-- Exercise --
Take nothing but the lines from the one with "Interested?" through the one with "Qualitative Data" in the entries below, both ends kept, and return them exactly with pictures left out.

-- Records supplied --
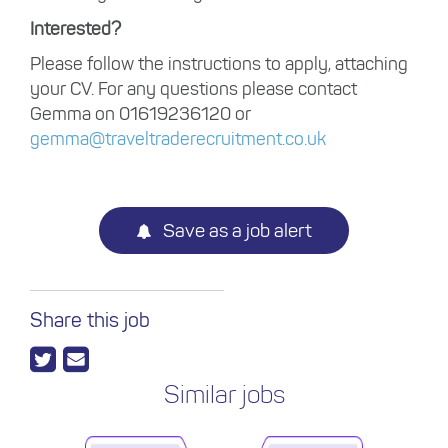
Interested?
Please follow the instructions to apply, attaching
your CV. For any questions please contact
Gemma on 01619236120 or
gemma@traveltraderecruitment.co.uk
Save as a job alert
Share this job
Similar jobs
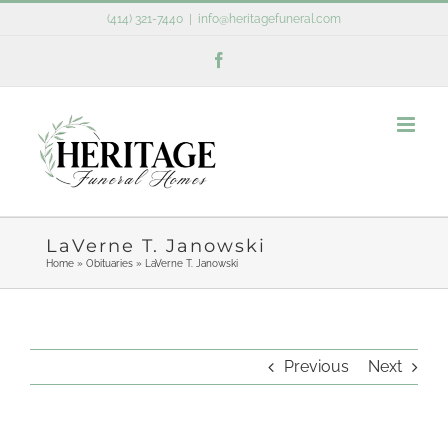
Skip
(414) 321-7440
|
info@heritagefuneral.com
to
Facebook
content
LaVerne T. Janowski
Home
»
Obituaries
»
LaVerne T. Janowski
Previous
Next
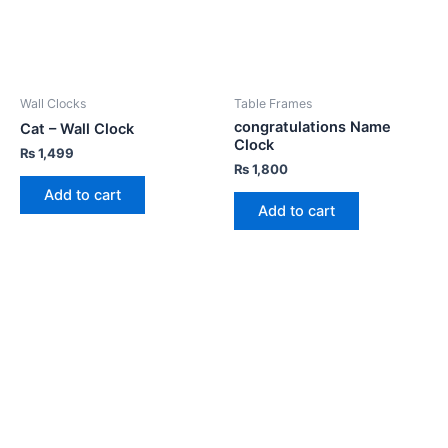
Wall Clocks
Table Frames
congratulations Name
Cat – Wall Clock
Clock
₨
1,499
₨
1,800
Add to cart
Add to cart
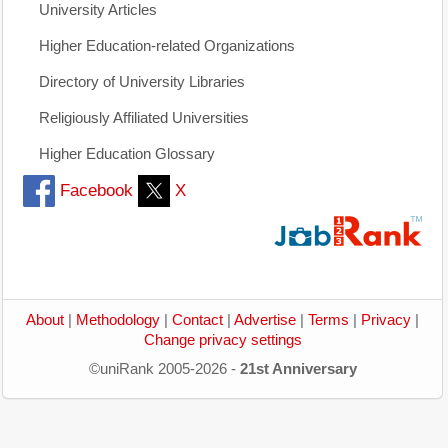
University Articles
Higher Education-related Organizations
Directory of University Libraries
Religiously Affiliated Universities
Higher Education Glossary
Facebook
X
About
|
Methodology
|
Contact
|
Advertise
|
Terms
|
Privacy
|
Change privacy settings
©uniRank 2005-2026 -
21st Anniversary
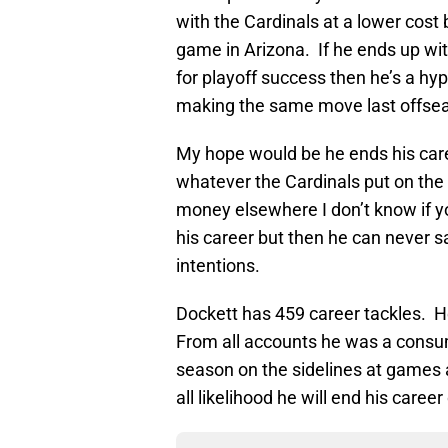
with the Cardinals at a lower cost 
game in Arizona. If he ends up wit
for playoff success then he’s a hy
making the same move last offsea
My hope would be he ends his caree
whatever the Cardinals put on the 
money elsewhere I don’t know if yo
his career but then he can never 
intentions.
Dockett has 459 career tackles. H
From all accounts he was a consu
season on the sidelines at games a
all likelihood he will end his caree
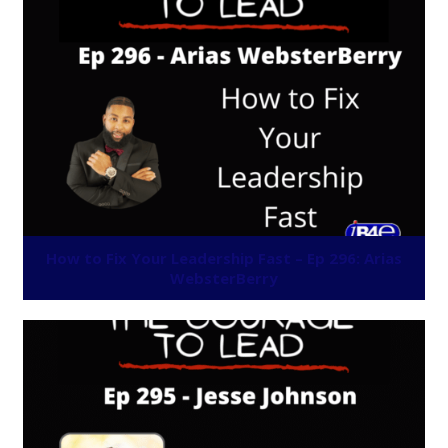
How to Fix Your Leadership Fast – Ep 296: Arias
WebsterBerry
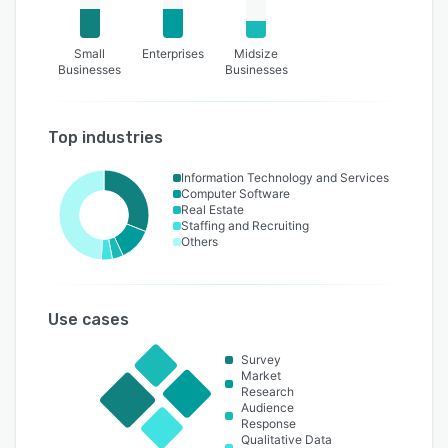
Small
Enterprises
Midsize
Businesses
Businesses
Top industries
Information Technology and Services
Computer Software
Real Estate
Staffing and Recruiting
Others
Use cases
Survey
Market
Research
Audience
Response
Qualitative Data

...

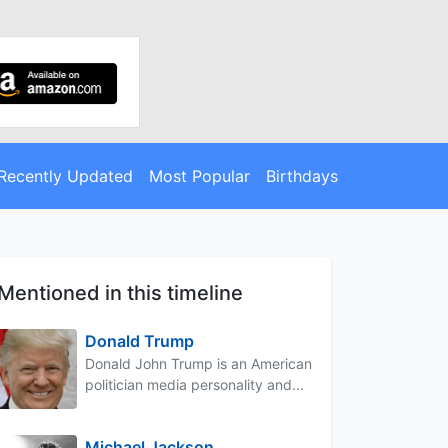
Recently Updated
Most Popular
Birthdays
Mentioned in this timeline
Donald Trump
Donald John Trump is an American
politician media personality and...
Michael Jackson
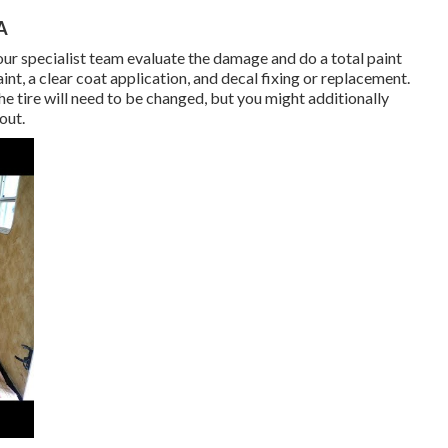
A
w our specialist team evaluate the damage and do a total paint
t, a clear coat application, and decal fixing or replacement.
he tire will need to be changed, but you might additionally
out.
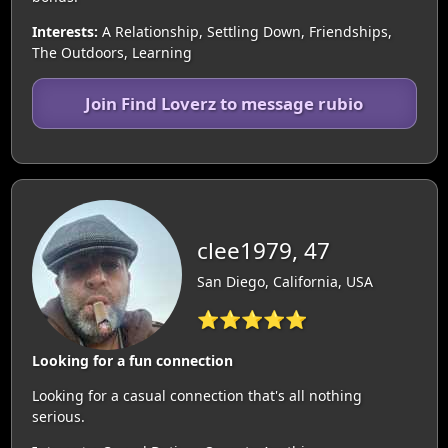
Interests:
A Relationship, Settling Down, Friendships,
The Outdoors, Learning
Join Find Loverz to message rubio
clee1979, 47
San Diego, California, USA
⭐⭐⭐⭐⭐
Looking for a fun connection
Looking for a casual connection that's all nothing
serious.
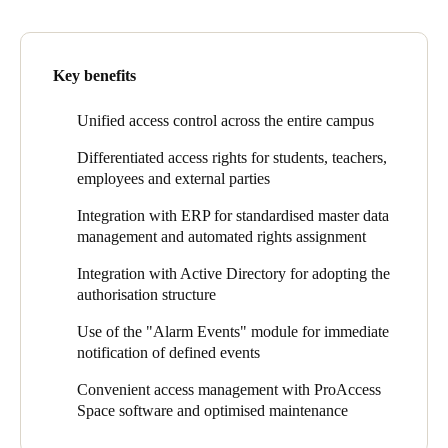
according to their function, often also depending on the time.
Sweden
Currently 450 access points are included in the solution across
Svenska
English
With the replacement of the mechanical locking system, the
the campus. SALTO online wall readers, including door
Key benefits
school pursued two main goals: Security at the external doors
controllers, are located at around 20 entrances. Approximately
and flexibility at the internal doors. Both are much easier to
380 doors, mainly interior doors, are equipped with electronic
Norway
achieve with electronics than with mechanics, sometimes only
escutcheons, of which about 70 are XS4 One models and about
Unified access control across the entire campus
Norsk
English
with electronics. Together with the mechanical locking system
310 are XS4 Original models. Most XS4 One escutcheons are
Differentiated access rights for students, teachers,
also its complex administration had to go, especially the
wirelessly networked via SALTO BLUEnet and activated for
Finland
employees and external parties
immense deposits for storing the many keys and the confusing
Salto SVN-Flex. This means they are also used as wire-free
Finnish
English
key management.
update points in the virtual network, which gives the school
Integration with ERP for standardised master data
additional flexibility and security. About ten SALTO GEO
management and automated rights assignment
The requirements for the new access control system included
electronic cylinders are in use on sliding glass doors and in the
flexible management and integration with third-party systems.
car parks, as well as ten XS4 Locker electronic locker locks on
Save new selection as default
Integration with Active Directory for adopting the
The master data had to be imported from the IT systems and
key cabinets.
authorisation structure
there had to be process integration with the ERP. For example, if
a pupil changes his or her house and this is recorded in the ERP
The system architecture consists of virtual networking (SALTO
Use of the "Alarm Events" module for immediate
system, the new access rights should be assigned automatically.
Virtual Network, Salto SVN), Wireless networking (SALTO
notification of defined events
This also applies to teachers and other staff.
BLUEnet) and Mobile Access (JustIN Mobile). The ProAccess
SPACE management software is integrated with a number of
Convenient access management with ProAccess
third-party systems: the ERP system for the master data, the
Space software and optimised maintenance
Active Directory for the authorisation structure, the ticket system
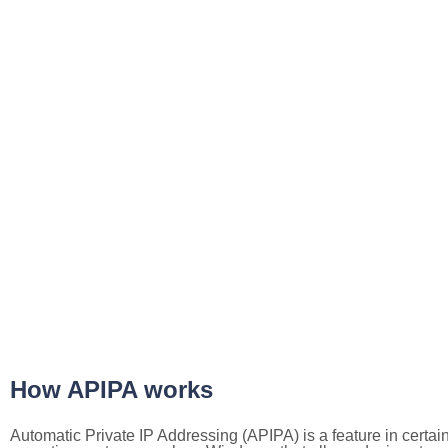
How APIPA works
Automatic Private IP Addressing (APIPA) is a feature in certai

-- Exercise answer --
Interested?
Please follow the instructions to apply, attaching
your CV. For any questions please contact
Gemma on 01619236120 or
gemma@traveltraderecruitment.co.uk
Save as a job alert
Share this job
Similar jobs
Skip
(414) 321-7440
|
info@heritagefuneral.com
to
Facebook
content
LaVerne T. Janowski
Home
»
Obituaries
»
LaVerne T. Janowski
Previous
Next
Wall Clocks
Table Frames
congratulations Name
Cat – Wall Clock
Clock
₨
1,499
₨
1,800
Add to cart
Add to cart
University Articles
Higher Education-related Organizations
Directory of University Libraries
Religiously Affiliated Universities
Higher Education Glossary
Facebook
X
About
|
Methodology
|
Contact
|
Advertise
|
Terms
|
Privacy
|
Change privacy settings
©uniRank 2005-2026 -
21st Anniversary
with the Cardinals at a lower cost 
game in Arizona. If he ends up wit
for playoff success then he’s a hy
making the same move last offsea
My hope would be he ends his caree
whatever the Cardinals put on the 
money elsewhere I don’t know if yo
his career but then he can never 
intentions.
Dockett has 459 career tackles. H
From all accounts he was a consu
season on the sidelines at games a
all likelihood he will end his caree
How to Fix Your Leadership Fast – Ep 296: Arias
WebsterBerry
Small
Enterprises
Midsize
Businesses
Businesses
Top industries
Information Technology and Services
Computer Software
Real Estate
Staffing and Recruiting
Others
Use cases
Survey
Market
Research
Audience
Response
Qualitative Data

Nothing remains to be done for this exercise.